Decisions to change malaria treatment policies are usually made at a national level without consideration of local differences in drug efficacy and without serious efforts to coordinate strategies for deterring resistance on a regional or global level [8
]. With a few notable exceptions, the results of this uncoordinated approach have been suboptimal at best, and arguably catastrophic. Decisions have been made based on insufficient evidence, and treatment policy changes have been made too late and implemented too ineffectively, at a huge cost to health and life in addition to the heavy financial burden to households and healthcare providers.

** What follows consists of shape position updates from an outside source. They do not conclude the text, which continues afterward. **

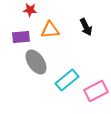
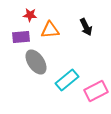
red star: moved 5 px down
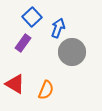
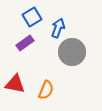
blue square: rotated 12 degrees clockwise
purple rectangle: moved 2 px right; rotated 18 degrees clockwise
red triangle: rotated 20 degrees counterclockwise
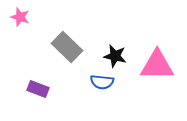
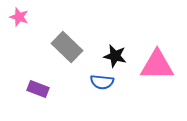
pink star: moved 1 px left
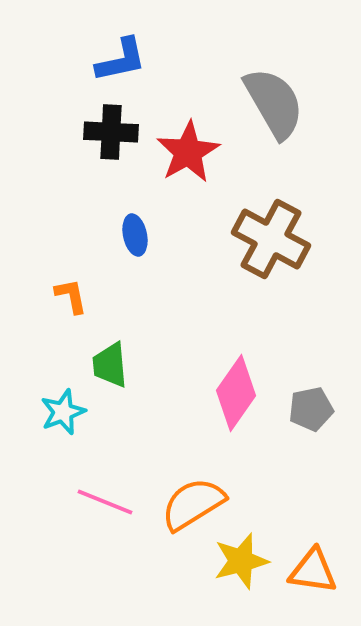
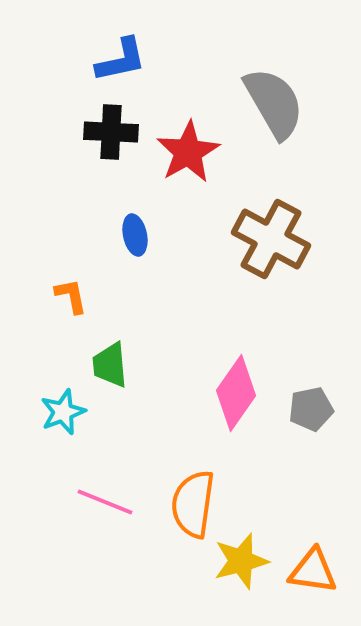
orange semicircle: rotated 50 degrees counterclockwise
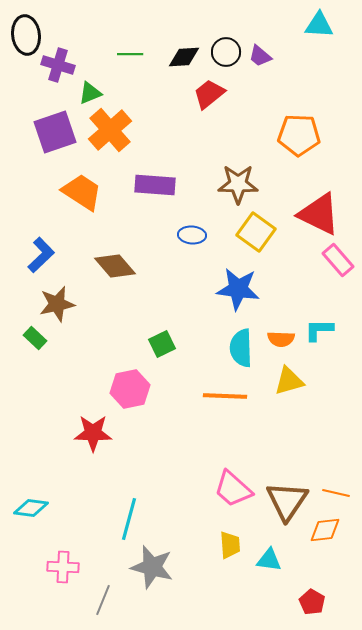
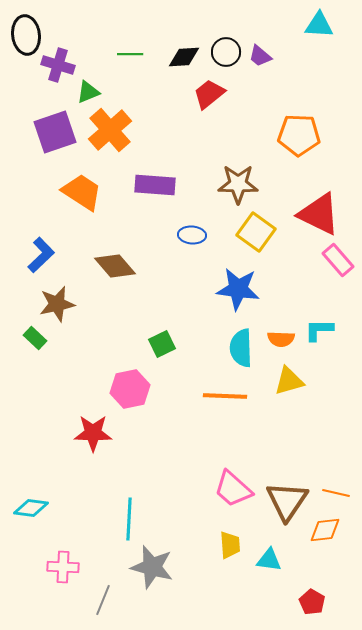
green triangle at (90, 93): moved 2 px left, 1 px up
cyan line at (129, 519): rotated 12 degrees counterclockwise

The high levels of support and enthusiasm accompanying the roll-out of ACTs create an historic opportunity to get it right this time. The transition from 20th
century monotherapies to 21st
century ACTs has spurred a massive increase in the number of studies of clinical drug efficacy being conducted, many accompanied by the research on genetic correlates of drug resistant malaria and the changes of in vitro
responses of P. falciparum
to antimalarial drugs. Moreover, the relationship between the pharmacokinetics and treatment response is being elucidated for key antimalarials The World Health Organization has recently published a compendium of these data [9
] and a number of meta-analyses have been published [10
]. However, the many differences among the studies in design, execution and analysis, and especially in formats for recording and reporting data, reduce greatly the utility of these pooled datasets [14
]. In addition, access is frequently limited to the summary data, and data from unpublished studies is often not available. Thus, a new approach to collation, analysis and presentation of the data on drug resistant malaria is urgently needed.

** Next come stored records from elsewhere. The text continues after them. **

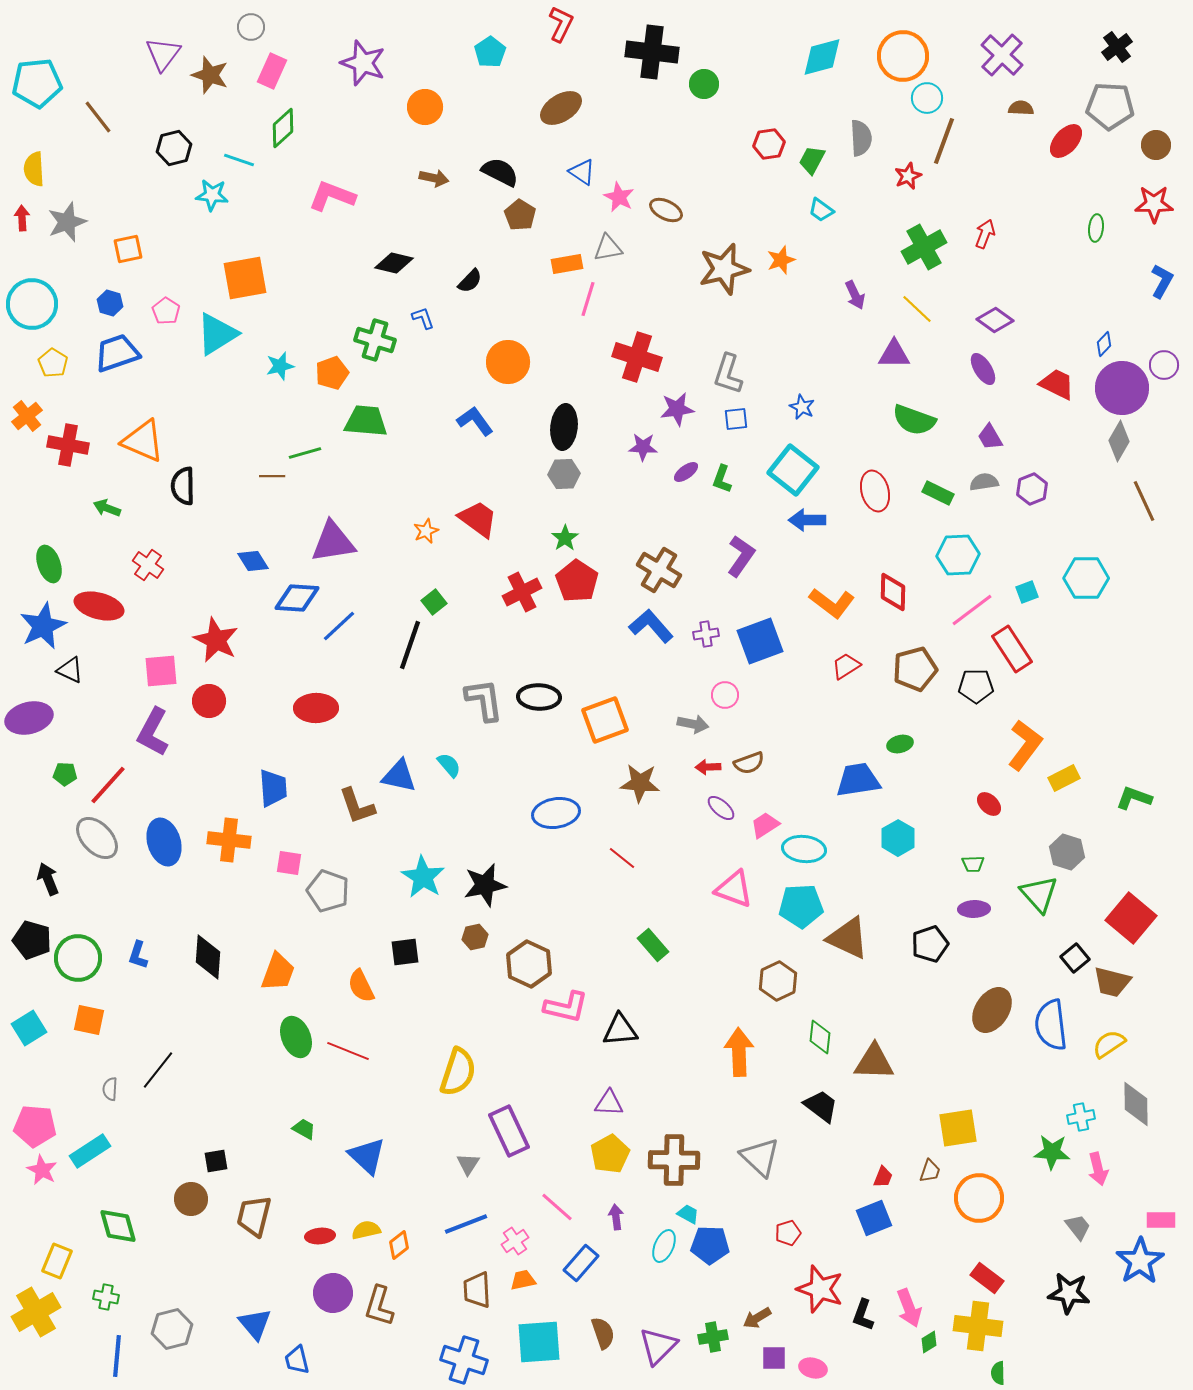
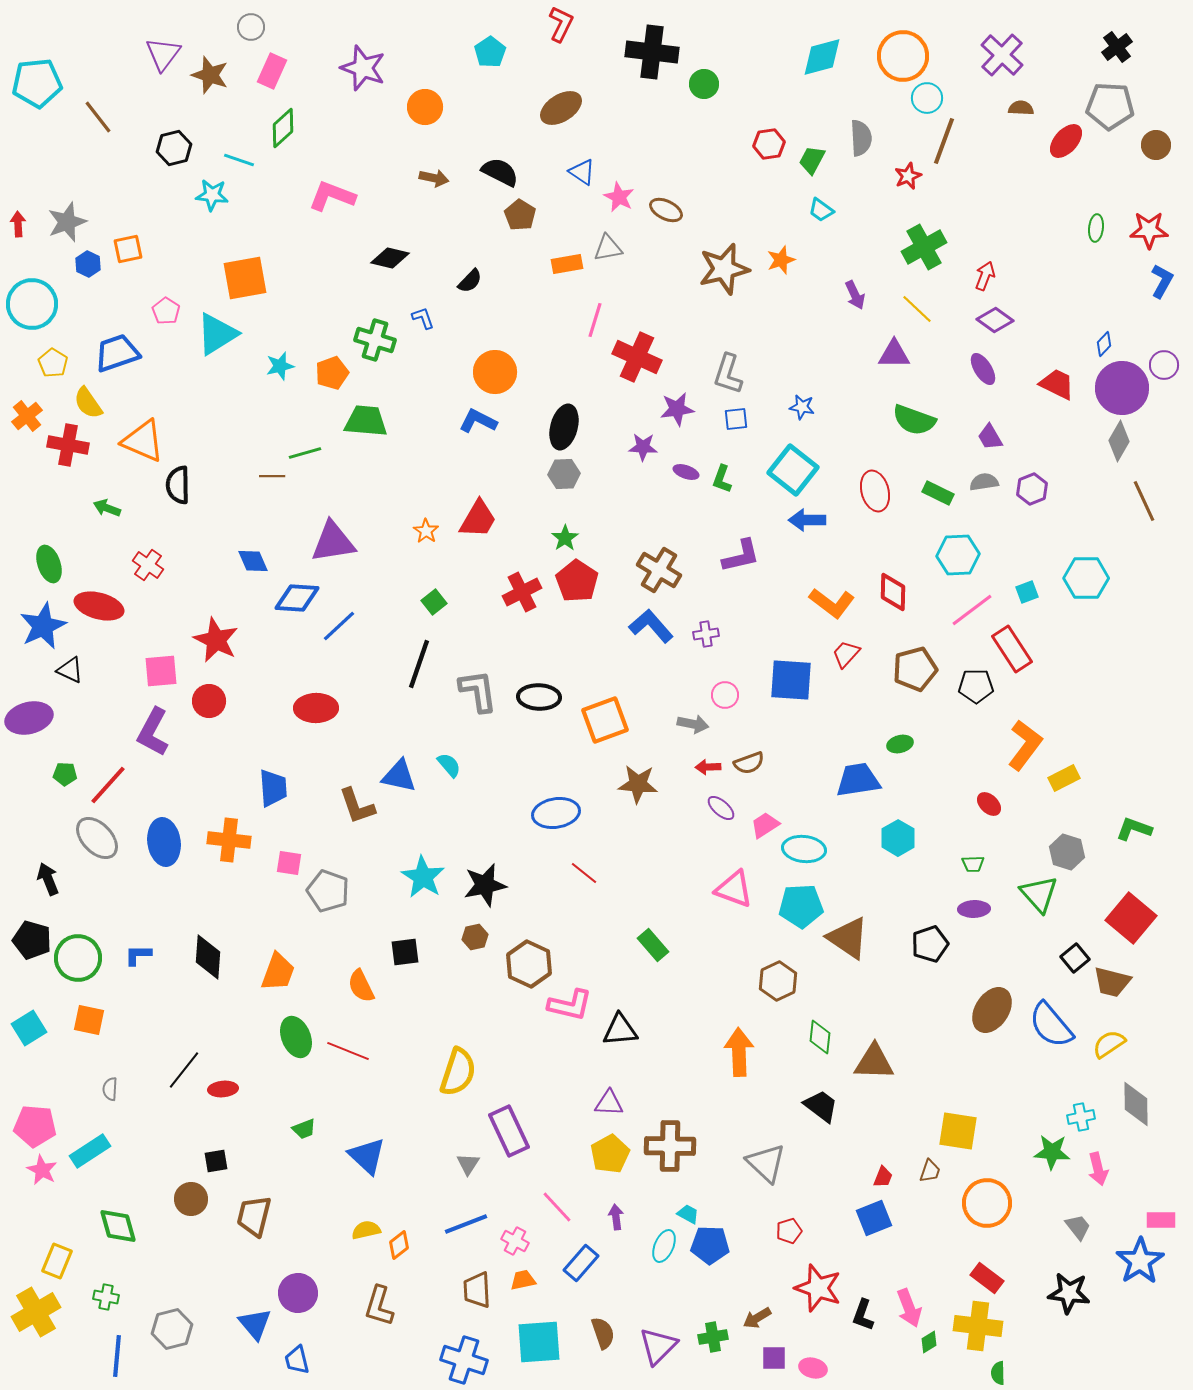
purple star at (363, 63): moved 5 px down
yellow semicircle at (34, 169): moved 54 px right, 234 px down; rotated 32 degrees counterclockwise
red star at (1154, 204): moved 5 px left, 26 px down
red arrow at (22, 218): moved 4 px left, 6 px down
red arrow at (985, 234): moved 42 px down
black diamond at (394, 263): moved 4 px left, 5 px up
pink line at (588, 299): moved 7 px right, 21 px down
blue hexagon at (110, 303): moved 22 px left, 39 px up; rotated 10 degrees clockwise
red cross at (637, 357): rotated 6 degrees clockwise
orange circle at (508, 362): moved 13 px left, 10 px down
blue star at (802, 407): rotated 15 degrees counterclockwise
blue L-shape at (475, 421): moved 3 px right; rotated 27 degrees counterclockwise
black ellipse at (564, 427): rotated 9 degrees clockwise
purple ellipse at (686, 472): rotated 55 degrees clockwise
black semicircle at (183, 486): moved 5 px left, 1 px up
red trapezoid at (478, 519): rotated 84 degrees clockwise
orange star at (426, 531): rotated 15 degrees counterclockwise
purple L-shape at (741, 556): rotated 42 degrees clockwise
blue diamond at (253, 561): rotated 8 degrees clockwise
blue square at (760, 641): moved 31 px right, 39 px down; rotated 24 degrees clockwise
black line at (410, 645): moved 9 px right, 19 px down
red trapezoid at (846, 666): moved 12 px up; rotated 16 degrees counterclockwise
gray L-shape at (484, 700): moved 6 px left, 9 px up
brown star at (640, 783): moved 2 px left, 1 px down
green L-shape at (1134, 798): moved 31 px down
blue ellipse at (164, 842): rotated 9 degrees clockwise
red line at (622, 858): moved 38 px left, 15 px down
brown triangle at (848, 938): rotated 9 degrees clockwise
blue L-shape at (138, 955): rotated 72 degrees clockwise
pink L-shape at (566, 1007): moved 4 px right, 2 px up
blue semicircle at (1051, 1025): rotated 33 degrees counterclockwise
black line at (158, 1070): moved 26 px right
yellow square at (958, 1128): moved 3 px down; rotated 18 degrees clockwise
green trapezoid at (304, 1129): rotated 130 degrees clockwise
gray triangle at (760, 1157): moved 6 px right, 6 px down
brown cross at (674, 1160): moved 4 px left, 14 px up
orange circle at (979, 1198): moved 8 px right, 5 px down
pink line at (557, 1207): rotated 6 degrees clockwise
red pentagon at (788, 1233): moved 1 px right, 2 px up
red ellipse at (320, 1236): moved 97 px left, 147 px up
pink cross at (515, 1241): rotated 28 degrees counterclockwise
red star at (820, 1289): moved 2 px left, 1 px up
purple circle at (333, 1293): moved 35 px left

More than 50 countries have changed their national policy to recommend ACTs as the first line treatment for falciparum malaria, but in many malaria endemic countries both financial and practical difficulties have slowed the implementation of these new policies. There is vigorous debate about which drug combinations are the most suitable and how these new treatments should be deployed and funded. In this context, it is of paramount importance to policymakers, funding bodies and researchers, to document the clinical efficacy of existing treatments and establish an ongoing surveillance system to monitor the continued efficacy of new antimalarials. Moreover, there is little doubt that resistance will eventually evolve, even to the ACTs. When this happens, the earliest possible warning of resistance to either the artemisinin derivatives or their partner drugs will be the key to avoiding the disaster that would entail the loss of this pivotal class of drugs. It is even possible that a sensitive global surveillance system for ACT resistance could guide strategies to contain and deter resistance.